Un tempo, sul Po, c’erano quelli che venivano chiamati gli “om ad Po” (gli uomini di Po), personaggi mitici e leggendari che vivevano in baracche sulle sponde del grande fiume. Non parlavano di loro medesimi, ma a starli a sentire ti snocciolavano storie a non finire sui fatti della zona.

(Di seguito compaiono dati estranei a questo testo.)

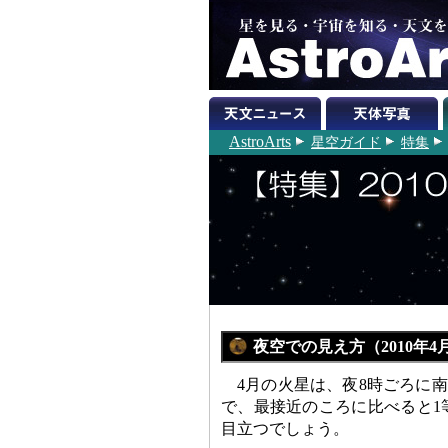
AstroArts
星空ガイド
特集
夜空での見え方（2010年4
4月の火星は、夜8時ごろに南
で、最接近のころに比べると1
目立つでしょう。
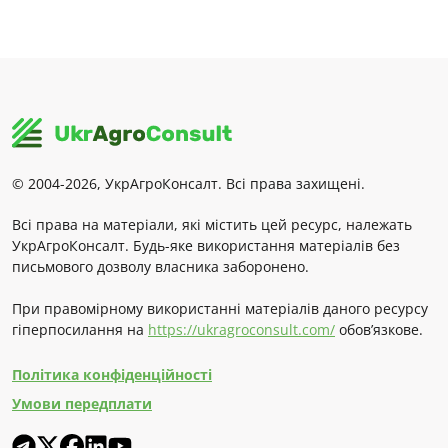
© 2004-2026, УкрАгроКонсалт. Всі права захищені.
Всі права на матеріали, які містить цей ресурс, належать
УкрАгроКонсалт. Будь-яке використання матеріалів без
письмового дозволу власника заборонено.
При правомірному використанні матеріалів даного ресурсу
гіперпосилання на
https://ukragroconsult.com/
обов’язкове.
Політика конфіденційності
Умови передплати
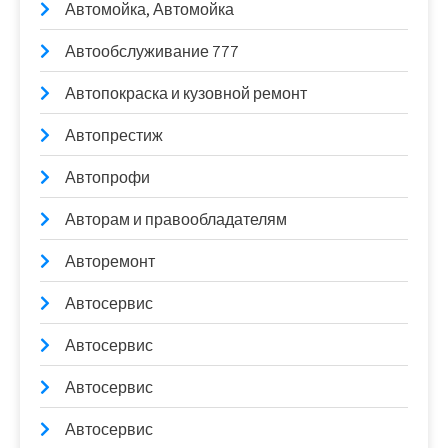
Автомойка, Автомойка
Автообслуживание 777
Автопокраска и кузовной ремонт
Автопрестиж
Автопрофи
Авторам и правообладателям
Авторемонт
Автосервис
Автосервис
Автосервис
Автосервис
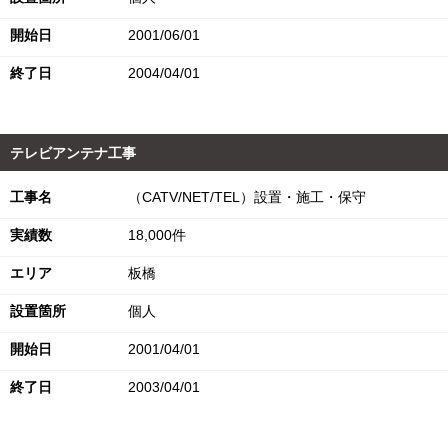
開始日
2001/06/01
終了日
2004/04/01
テレビアンテナ工事
工事名
（CATV/NET/TEL）設置・施工・保守
実績数
18,000件
エリア
板橋
設置箇所
個人
開始日
2001/04/01
終了日
2003/04/01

Ecco, Vadis è così, schivo e aperto al tempo stesso, entusiasta e amico tuo. Si offre di portarmi nel Delta con la sua barca, finito il turno di pesca. Io sono stato più volte al Delta, ho letto molti libri, guide e siti sull’argomento (per me la conoscenza primaria passa dalla parola scritta: è un mio difetto congenito, mi sa), ma non l’ho mai visto dal’’acqua. Epperò ho netta dentro di me la sensazione che il Delta visto dagli argini è sì magico e meraviglioso, ma avverti che ti manca qualcosa, ti sembra di non poter possedere una terra. Mentre il Pavese che è in me vorrebbe mangiarsi una collina: il che, traslato qui, vuol dire più o meno fare l’amore con una valle da pesca o un canneto. E dunque so matematicamente di essere, per dirla con Montale, “della razza / di chi rimane a terra”.

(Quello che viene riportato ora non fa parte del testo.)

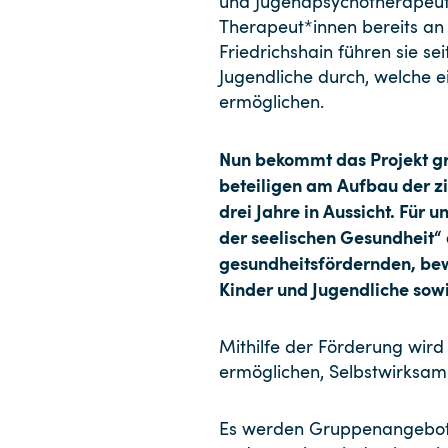
und Jugendpsychotherapeut
Therapeut*innen bereits an
Friedrichshain führen sie s
Jugendliche durch, welche e
ermöglichen.
Nun bekommt das Projekt gr
beteiligen am Aufbau der zi
drei Jahre in Aussicht. Für 
der seelischen Gesundheit“
gesundheitsfördernden, bew
Kinder und Jugendliche so
Mithilfe der Förderung wird 
ermöglichen, Selbstwirksamk
Es werden Gruppenangebote 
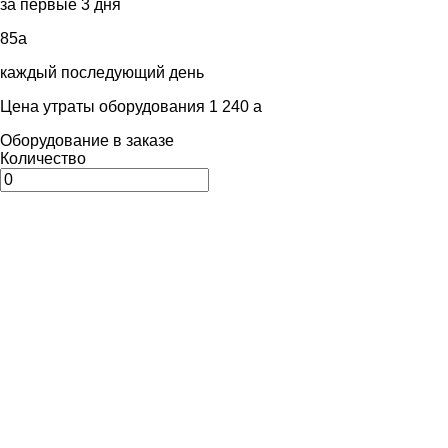
за первые 3 дня
85
a
каждый последующий день
Цена утраты оборудования 1 240
a
Оборудование в заказе
Количество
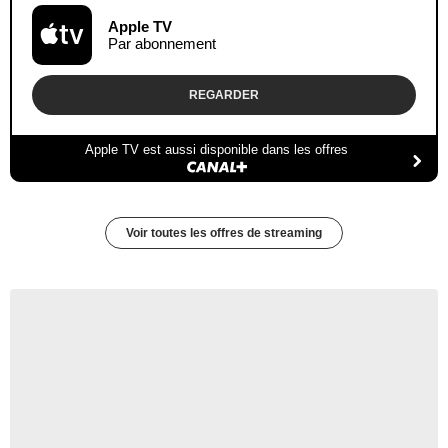
Apple TV
Par abonnement
REGARDER
Apple TV est aussi disponible dans les offres
Voir toutes les offres de streaming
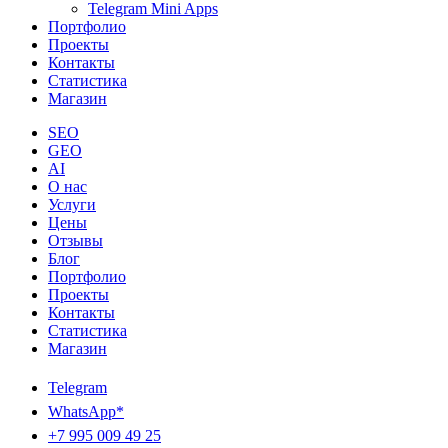
Telegram Mini Apps
Портфолио
Проекты
Контакты
Статистика
Магазин
SEO
GEO
AI
О нас
Услуги
Цены
Отзывы
Блог
Портфолио
Проекты
Контакты
Статистика
Магазин
Telegram
WhatsApp*
+7 995 009 49 25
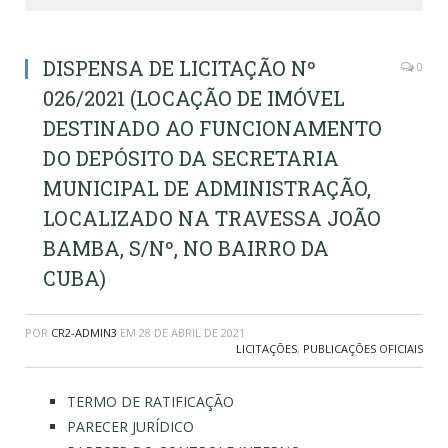
DISPENSA DE LICITAÇÃO Nº
0
026/2021 (LOCAÇÃO DE IMÓVEL
DESTINADO AO FUNCIONAMENTO
DO DEPÓSITO DA SECRETARIA
MUNICIPAL DE ADMINISTRAÇÃO,
LOCALIZADO NA TRAVESSA JOÃO
BAMBA, S/Nº, NO BAIRRO DA
CUBA)
POR
CR2-ADMIN3
EM
28 DE ABRIL DE 2021
LICITAÇÕES
,
PUBLICAÇÕES OFICIAIS
TERMO DE RATIFICAÇÃO
PARECER JURÍDICO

Quindi quando Vadis si offre, sua sponte, di farmi conoscere il Delta dalla sua barca è la gioia subitanea dentro di me. Viene a prendermi lungo un canale, mi fa salire, mi porge una giacca portata per l’occasione – mi sento un signore e un amico su quel batlin dondolante –; poi partiamo. E mi illustra le microstorie dei luoghi, la storia e la cronaca. Incontriamo un pescatore e si parlano di gambari e delle fatiche per trovarli. Arriviamo al Faro, punta estrema di questo tratto di Delta, osserviamo germani, aironi cenerini e garzette.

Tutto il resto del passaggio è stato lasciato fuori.